А тогдашний книжный дефицит, точнее, книжный голод! Это счастье – заполучить талон на подписное издание классиков, причем любых, простояв в очереди всю ночь; этот гигантский «чернокнижный» рынок, незаметно переползший с самого севера города на самый юг! «Моя приятельница из Грузии, — пишет автор, — которую я привел на рынок, шла около рядов, наслаждаясь видом редких книг, прошла по снегу больше километра и чуть не отморозила ноги, не в силах оторваться от зрелища».
Вы, нынешние, — ну-тка!
А способы передачи друг другу запретных и недоступных книг, начиная от Пастернака и кончая Набоковым, Гайто Газдановым и Ходасевичем! — тут народная смекалка воистину превосходила саму себя. Их проносили в специальных прорезях в пальто, прятали от обысков, о них нельзя было говорить по телефону. «Случались смешные истории, — продолжает веселить читателя неунывающий автор, — например, сестре позвонил не очень трезвый друг и сказал, что торт, который она им дала, они уже съели и передали дальше».

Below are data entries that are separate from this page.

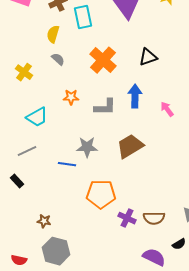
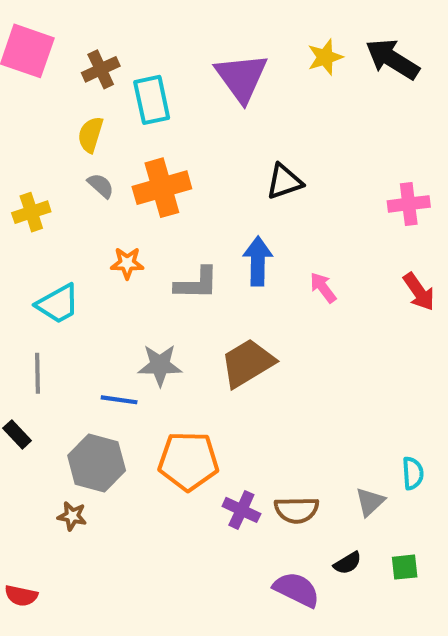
orange cross: (103, 60) -> (162, 188), moved, turned 32
yellow cross: (24, 72) -> (31, 212), turned 36
gray line: (27, 151) -> (37, 373), turned -66
gray hexagon: (56, 251) -> (97, 463), moved

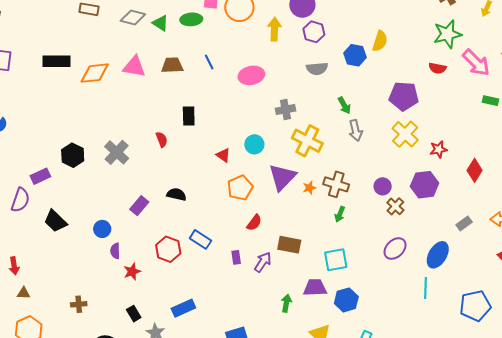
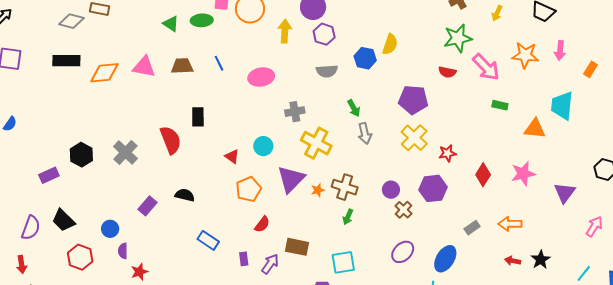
gray diamond: (133, 17) -> (71, 21), moved
red semicircle: (162, 139) -> (171, 140), size x1.8
purple semicircle: (20, 200) -> (31, 228), moved
red hexagon: (168, 249) -> (80, 257), moved

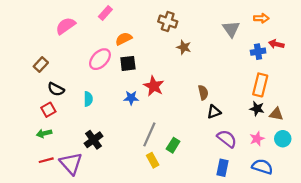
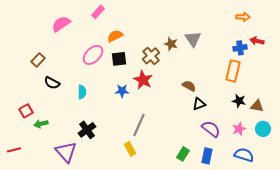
brown cross: (168, 22) -> (151, 56), moved, turned 30
gray triangle: (231, 29) -> (193, 39), moved
orange rectangle: (260, 85) -> (233, 71), moved
brown semicircle: (203, 92) -> (189, 86), turned -48
red square: (48, 110) -> (26, 111), moved
green rectangle: (173, 145) -> (183, 154), moved
red line: (46, 160) -> (14, 150), moved
yellow rectangle: (153, 160) -> (130, 149), moved

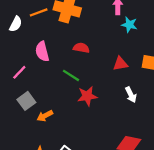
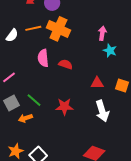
pink semicircle: (42, 51) -> (43, 58), moved
green line: (71, 75) -> (34, 100), moved
white arrow: (131, 95) -> (102, 111), size x1.5

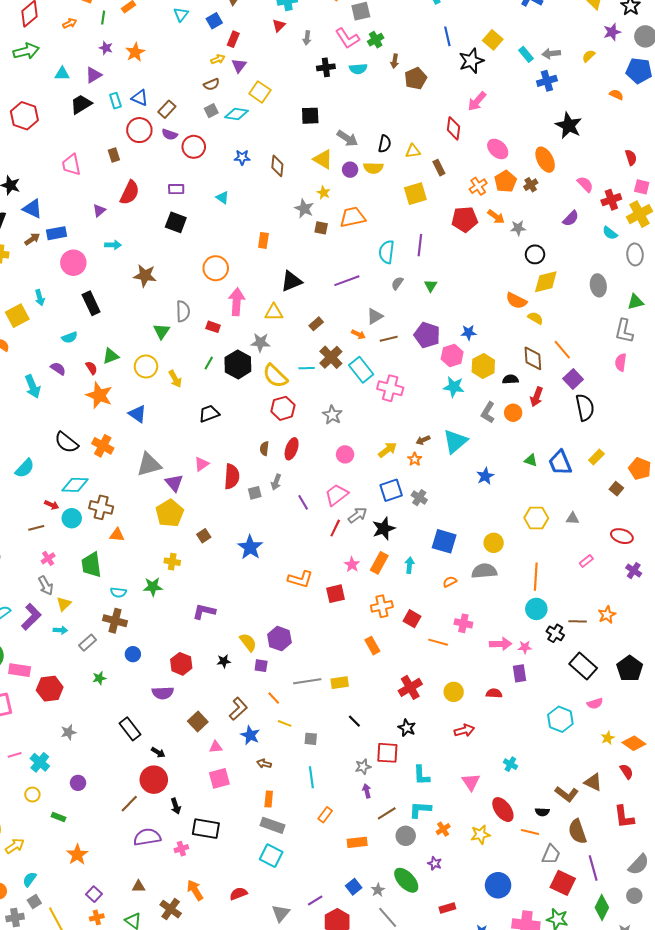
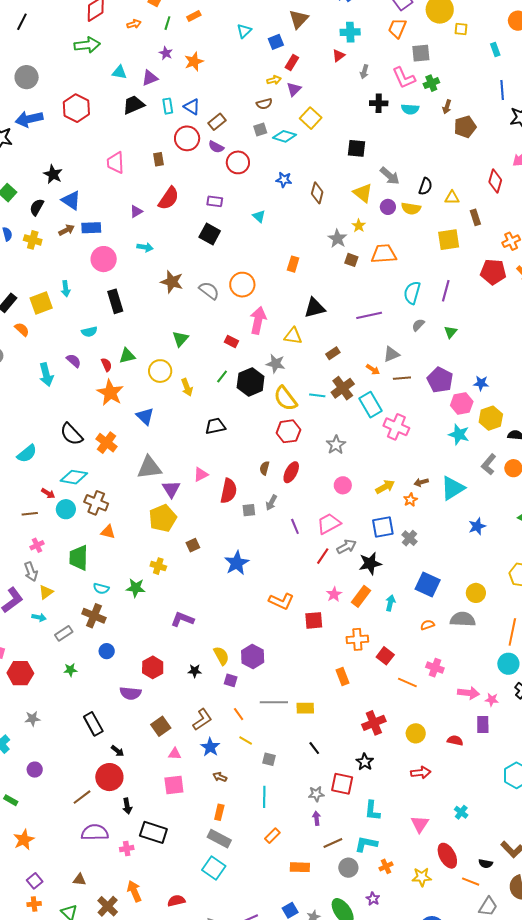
gray semicircle: (183, 311) -> (209, 291), moved, turned -60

Припоминает Романков даже такую древность, как переплетенные в книгу вырезки из толстых журналов с публикациями зарубежных и отечественных классиков.
Именно благодаря этим книгам, читай — непрерывающейся связке интеллигентов разных поколений, эстафете совестливого ума и благородства, — автор и познакомился со старой гвардией петербургской интеллигенции: с Ефимом Эткиндом, Дмитрием Лихачевым, Лидией Гинзбург, Владимиром Адмони, Ниной Гаген-Торн.
Горечь эпохи прорывается даже сквозь жизнерадостные молодые воспоминания. Неизбежно встающие в памяти при чтении книги, такие воспоминания и согревают нас всех изнутри — и в то же время рвут нас на части. Будет ли конец вечной этой российской маете и печали?